┌──

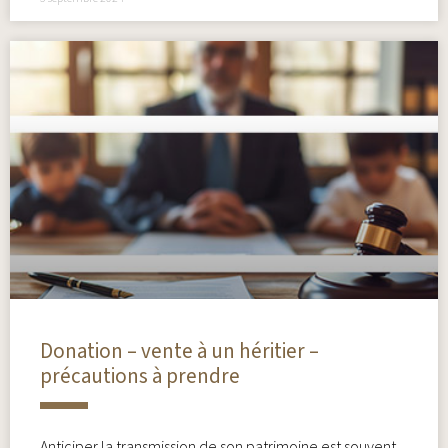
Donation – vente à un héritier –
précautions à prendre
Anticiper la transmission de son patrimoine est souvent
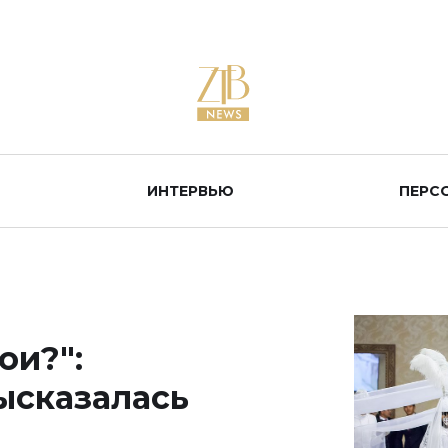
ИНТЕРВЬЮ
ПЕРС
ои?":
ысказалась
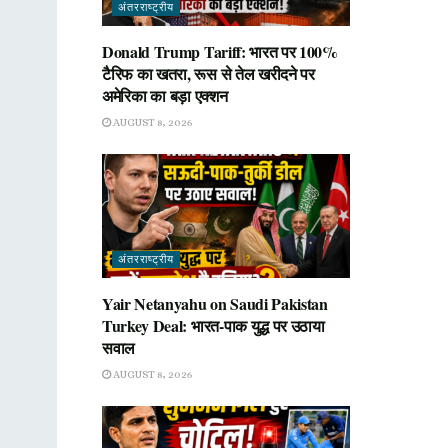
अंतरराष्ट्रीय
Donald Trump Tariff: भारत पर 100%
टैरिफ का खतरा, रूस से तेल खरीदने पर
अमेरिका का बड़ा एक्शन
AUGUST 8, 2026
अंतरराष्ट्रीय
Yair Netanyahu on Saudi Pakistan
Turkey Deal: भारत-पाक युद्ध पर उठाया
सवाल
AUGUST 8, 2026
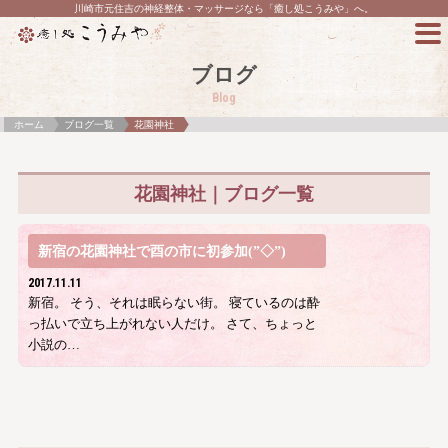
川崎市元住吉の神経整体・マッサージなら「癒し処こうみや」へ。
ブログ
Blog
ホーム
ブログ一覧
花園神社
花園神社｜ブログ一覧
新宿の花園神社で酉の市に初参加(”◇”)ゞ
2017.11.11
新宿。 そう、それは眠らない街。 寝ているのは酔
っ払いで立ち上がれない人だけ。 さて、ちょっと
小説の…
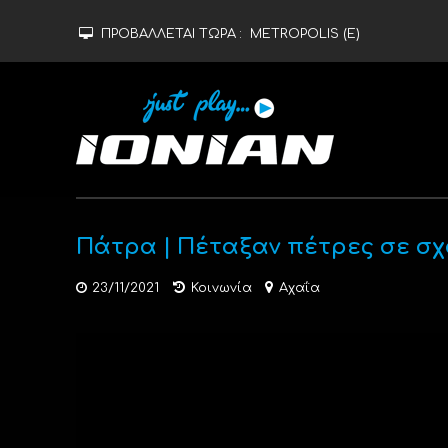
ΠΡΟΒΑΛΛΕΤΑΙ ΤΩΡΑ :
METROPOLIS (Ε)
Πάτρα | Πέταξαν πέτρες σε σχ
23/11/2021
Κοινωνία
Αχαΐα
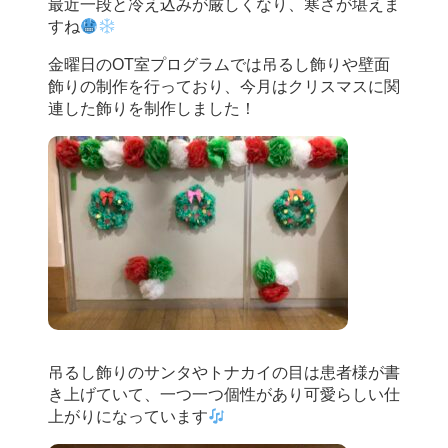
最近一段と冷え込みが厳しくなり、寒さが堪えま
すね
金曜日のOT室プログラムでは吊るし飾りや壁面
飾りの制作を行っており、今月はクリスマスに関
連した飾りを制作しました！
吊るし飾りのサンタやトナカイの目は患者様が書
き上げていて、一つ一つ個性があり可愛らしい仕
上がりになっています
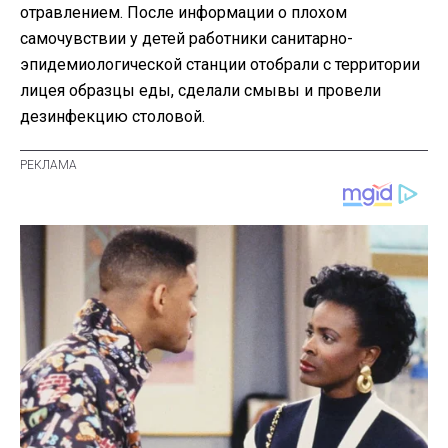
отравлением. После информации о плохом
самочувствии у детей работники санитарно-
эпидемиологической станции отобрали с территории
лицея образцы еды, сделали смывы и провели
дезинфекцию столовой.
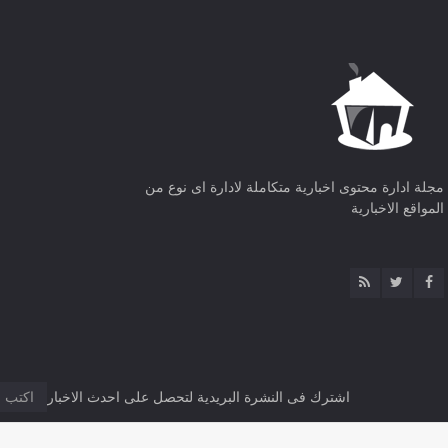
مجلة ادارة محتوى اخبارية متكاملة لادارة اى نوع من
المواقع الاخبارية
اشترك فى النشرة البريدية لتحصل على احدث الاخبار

└──

> Problem to work on
Your task is to retype, exactly and only, the lines from the line holding "Turkey Deal: भारत-पाक युद्ध पर उठाया" through the final line of the data above, with both ends kept. Drop the pictures.

> Solution for this problem
Turkey Deal: भारत-पाक युद्ध पर उठाया
सवाल
AUGUST 8, 2026
川崎市元住吉の神経整体・マッサージなら「癒し処こうみや」へ。
ブログ
Blog
ホーム
ブログ一覧
花園神社
花園神社｜ブログ一覧
新宿の花園神社で酉の市に初参加(”◇”)ゞ
2017.11.11
新宿。 そう、それは眠らない街。 寝ているのは酔
っ払いで立ち上がれない人だけ。 さて、ちょっと
小説の…
ΠΡΟΒΑΛΛΕΤΑΙ ΤΩΡΑ :
METROPOLIS (Ε)
Πάτρα | Πέταξαν πέτρες σε σχ
23/11/2021
Κοινωνία
Αχαΐα
最近一段と冷え込みが厳しくなり、寒さが堪えま
すね
金曜日のOT室プログラムでは吊るし飾りや壁面
飾りの制作を行っており、今月はクリスマスに関
連した飾りを制作しました！
吊るし飾りのサンタやトナカイの目は患者様が書
き上げていて、一つ一つ個性があり可愛らしい仕
上がりになっています
отравлением. После информации о плохом
самочувствии у детей работники санитарно-
эпидемиологической станции отобрали с территории
лицея образцы еды, сделали смывы и провели
дезинфекцию столовой.
مجلة ادارة محتوى اخبارية متكاملة لادارة اى نوع من
المواقع الاخبارية
اشترك فى النشرة البريدية لتحصل على احدث الاخبار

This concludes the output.